Ferber discovered his passion while taking criminal law classes, specifically those with now-Dean Alan Michaels and Professor Sharon Davies. Ferber enrolled in Davies’ Criminal Procedure course and Michaels’ White Collar Crime course.
“It wasn’t just the subject matter that attracted me to criminal law, although that certainly was part of it,” Ferber shared. “It was the enthusiasm that Professor Michaels and Professor Davies brought to their courses that sealed it for me. I cannot begin to say how appreciative I am of Professor Michaels and Professor Davies for helping me down this path.”
Shortly after graduating, Ferber landed a position at the Manhattan District Attorney’s Office, where Dean Michaels previously worked. While at the District Attorney’s Office, Ferber investigated and prosecuted just about every sort of street crime — drugs, robbery, burglary, assault, etc. — reaffirming that the practice area was right for him.
Ferber remained at the District Attorney’s Office until 2002 and then entered private practice for several years — first at Littler Mendelson in New York City and then at King & Spalding in Atlanta. Ferber, however, felt the pull to return to public service. He landed his dream job in March 2008 as an assistant United States attorney in Atlanta, where he works on the Organized Crime Drug Enforcement Task Force.
Ferber particularly enjoys prosecuting drug crimes for the federal government because it provides the opportunity to “work up the chain.” Ferber observed, “We are able to pursue drug trafficking organizations on a macro level, targeting their distribution networks, sources of supply, and financial arms. I find this work very rewarding and feel as though we’re making a difference.”

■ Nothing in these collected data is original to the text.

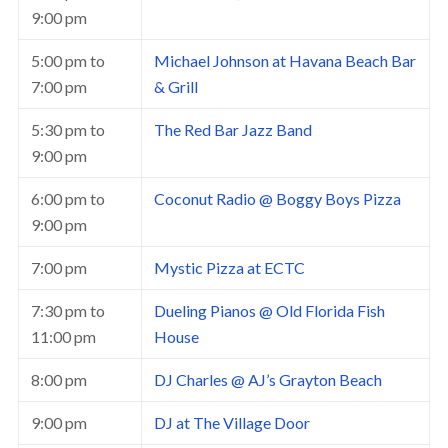
9:00 pm
5:00 pm
to
Michael Johnson at Havana Beach Bar
7:00 pm
& Grill
5:30 pm
to
The Red Bar Jazz Band
9:00 pm
6:00 pm
to
Coconut Radio @ Boggy Boys Pizza
9:00 pm
7:00 pm
Mystic Pizza at ECTC
7:30 pm
to
Dueling Pianos @ Old Florida Fish
11:00 pm
House
8:00 pm
DJ Charles @ AJ’s Grayton Beach
9:00 pm
DJ at The Village Door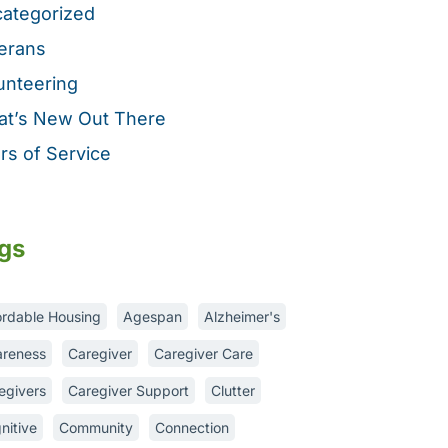
ategorized
erans
unteering
t’s New Out There
rs of Service
gs
ordable Housing
Agespan
Alzheimer's
reness
Caregiver
Caregiver Care
egivers
Caregiver Support
Clutter
nitive
Community
Connection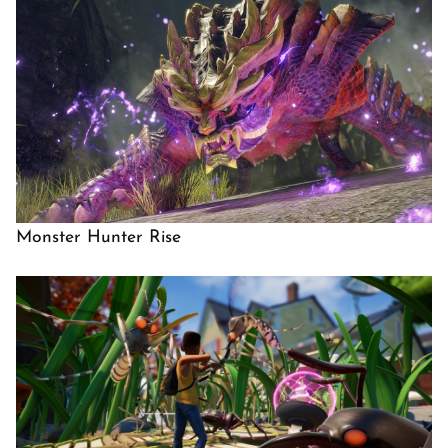
Monster Hunter Rise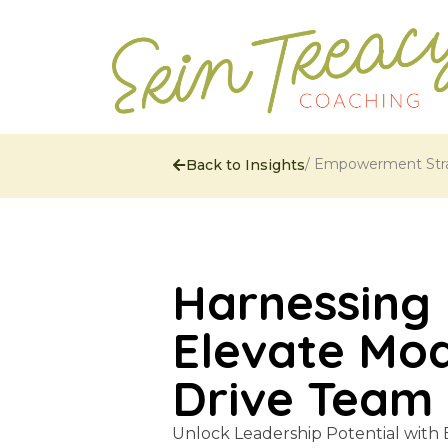
/
Empowerment Stra
Back to Insights
Harnessing 
Elevate Mo
Drive Team
Unlock Leadership Potential with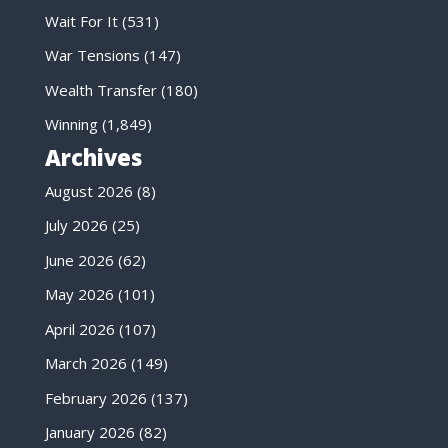
Wait For It
(531)
War Tensions
(147)
Wealth Transfer
(180)
Winning
(1,849)
Archives
August 2026
(8)
July 2026
(25)
June 2026
(62)
May 2026
(101)
April 2026
(107)
March 2026
(149)
February 2026
(137)
January 2026
(82)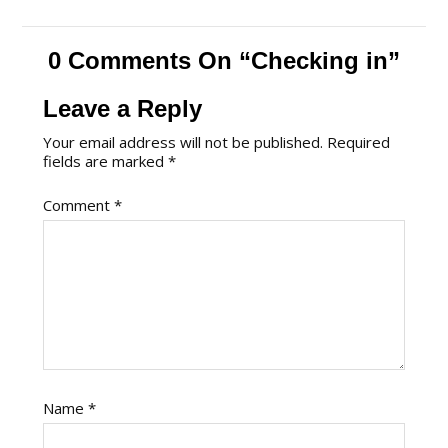
0 Comments On “Checking in”
Leave a Reply
Your email address will not be published.
Required
fields are marked
*
Comment
*
Name
*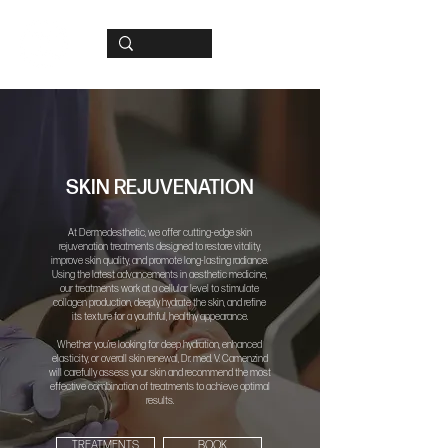
SKIN REJUVENATION
At Dermedesthetic, we offer cutting-edge skin
rejuvenation treatments designed to restore vitality,
improve skin quality, and promote long-lasting radiance.
Using the latest advancements in aesthetic medicine,
our treatments work at a cellular level to stimulate
collagen production, deeply hydrate the skin, and refine
its texture for a youthful, healthy appearance.
Whether you’re looking for deep hydration, enhanced
elasticity, or overall skin renewal, Dr. med. V. Camenzind
will carefully assess your skin and recommend the most
effective combination of treatments to achieve optimal
results.
TREATMENTS
BOOK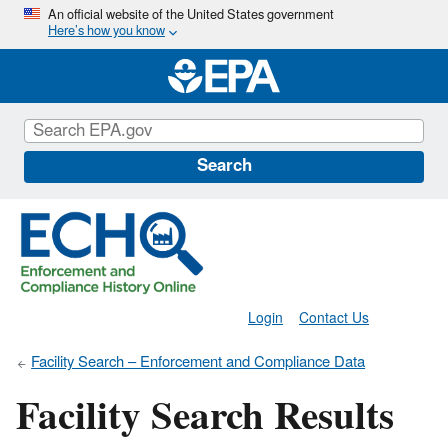
Skip
An official website of the United States government
Here’s how you know
to
main
content
Search
Login
Contact Us
Facility Search – Enforcement and Compliance Data
Facility Search Results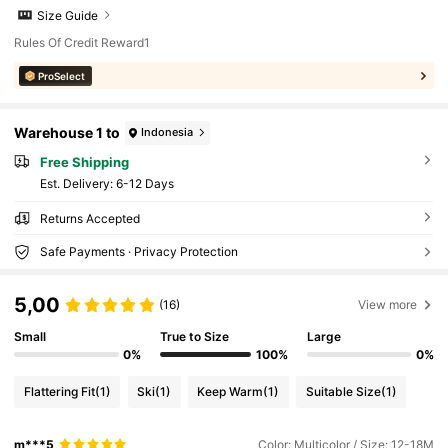
Size Guide
Rules Of Credit Reward1
ProSelect
Warehouse 1 to
Indonesia
Free Shipping
​Est. Delivery:
6-12 Days
Returns Accepted
Safe Payments · Privacy Protection
5,00
(16)
View more
Small
True to Size
Large
0%
100%
0%
Flattering Fit
(1)
Ski
(1)
Keep Warm
(1)
Suitable Size
(1)
m***5
Color: Multicolor / Size: 12-18M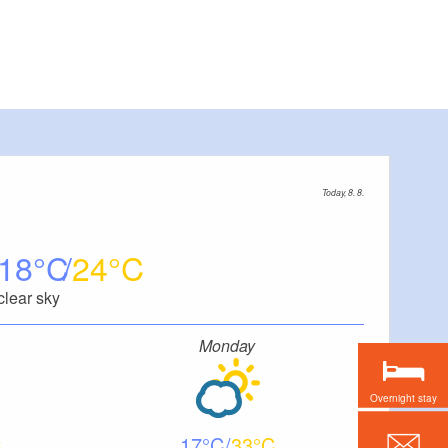
Today, 8. 8.
18
24
clear sky
Monday
Overnight stay
17
33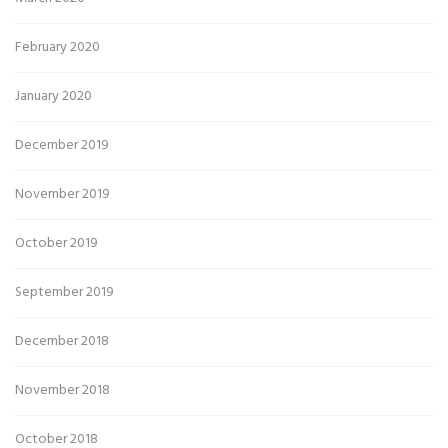
February 2020
January 2020
December 2019
November 2019
October 2019
September 2019
December 2018
November 2018
October 2018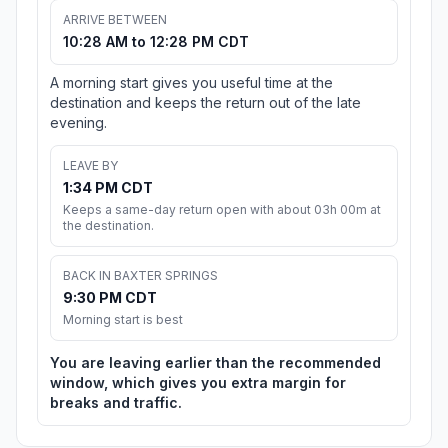
ARRIVE BETWEEN
10:28 AM to 12:28 PM CDT
A morning start gives you useful time at the
destination and keeps the return out of the late
evening.
LEAVE BY
1:34 PM CDT
Keeps a same-day return open with about 03h 00m at
the destination.
BACK IN BAXTER SPRINGS
9:30 PM CDT
Morning start is best
You are leaving earlier than the recommended
window, which gives you extra margin for
breaks and traffic.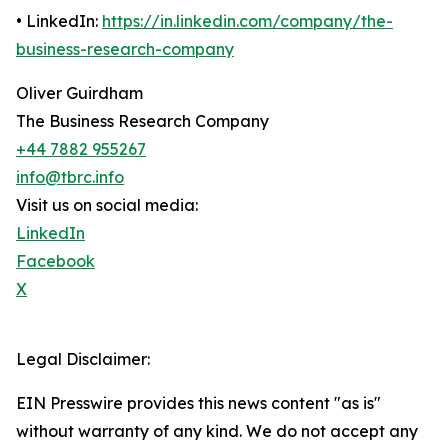
• LinkedIn:
https://in.linkedin.com/company/the-
business-research-company
Oliver Guirdham
The Business Research Company
+44 7882 955267
info@tbrc.info
Visit us on social media:
LinkedIn
Facebook
X
Legal Disclaimer:
EIN Presswire provides this news content "as is"
without warranty of any kind. We do not accept any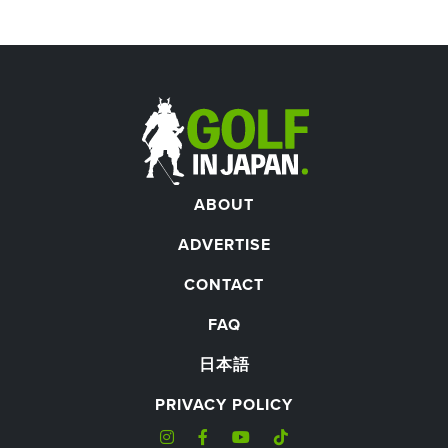
ABOUT
ADVERTISE
CONTACT
FAQ
日本語
PRIVACY POLICY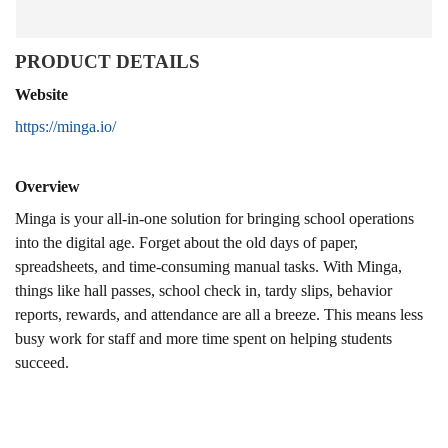
PRODUCT DETAILS
Website
https://minga.io/
Overview
Minga is your all-in-one solution for bringing school operations
into the digital age. Forget about the old days of paper,
spreadsheets, and time-consuming manual tasks. With Minga,
things like hall passes, school check in, tardy slips, behavior
reports, rewards, and attendance are all a breeze. This means less
busy work for staff and more time spent on helping students
succeed.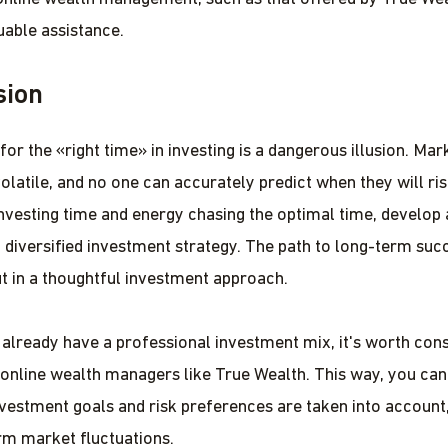
uable assistance.
sion
or the «right time» in investing is a dangerous illusion. Mar
olatile, and no one can accurately predict when they will rise
investing time and energy chasing the optimal time, develop
 diversified investment strategy. The path to long-term succ
but in a thoughtful investment approach.
t already have a professional investment mix, it's worth cons
 online wealth managers like True Wealth. This way, you can
nvestment goals and risk preferences are taken into account
rm market fluctuations.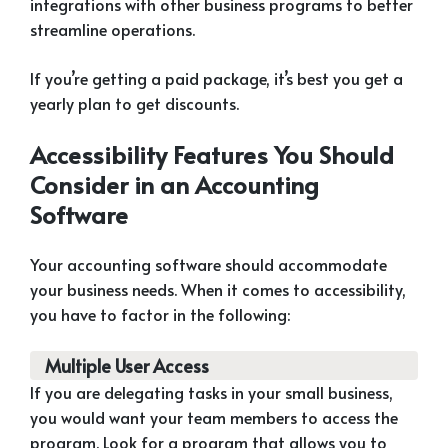
integrations with other business programs to better
streamline operations.
If you’re getting a paid package, it’s best you get a
yearly plan to get discounts.
Accessibility Features You Should
Consider in an Accounting
Software
Your accounting software should accommodate
your business needs. When it comes to accessibility,
you have to factor in the following:
Multiple User Access
If you are delegating tasks in your small business,
you would want your team members to access the
program. Look for a program that allows you to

Ferber also appreciates the cross-pollination among the office’s different sections. He was recently co-counsel on a weeklong trial where the defendant was convicted of using the Internet and traveling to attempt to entice a minor to have sex.
When asked what the future holds, Ferber quickly responded, “I love what I do and feel very fortunate to be where I am. I have Ohio State to thank for that.”